**Work to complete**
Check each line of the entries below for the word "collection", and copy out the ones that have it.

[Items from a dataset]
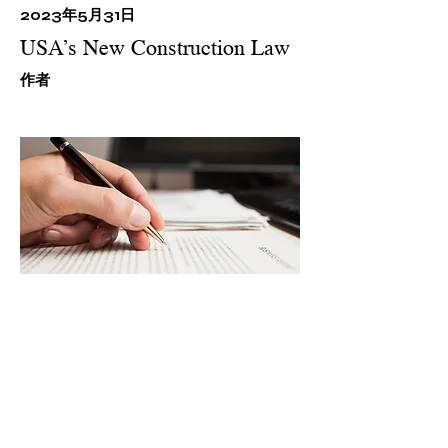
2023年5月31日
USA’s New Construction Law
​作者
This item is connected to a text
field in your content collection.
Double click what you want to
edit and then select "Change
Content" to add your own
content to the collection. Want
to view and manage all your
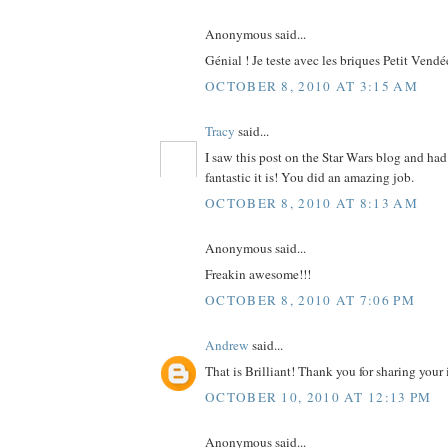
Anonymous said...
Génial ! Je teste avec les briques Petit Vendé
OCTOBER 8, 2010 AT 3:15 AM
Tracy
said...
I saw this post on the Star Wars blog and ha
fantastic it is! You did an amazing job.
OCTOBER 8, 2010 AT 8:13 AM
Anonymous said...
Freakin awesome!!!
OCTOBER 8, 2010 AT 7:06 PM
Andrew
said...
That is Brilliant! Thank you for sharing your 
OCTOBER 10, 2010 AT 12:13 PM
Anonymous said...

**Written solution**
field in your content collection.
content to the collection. Want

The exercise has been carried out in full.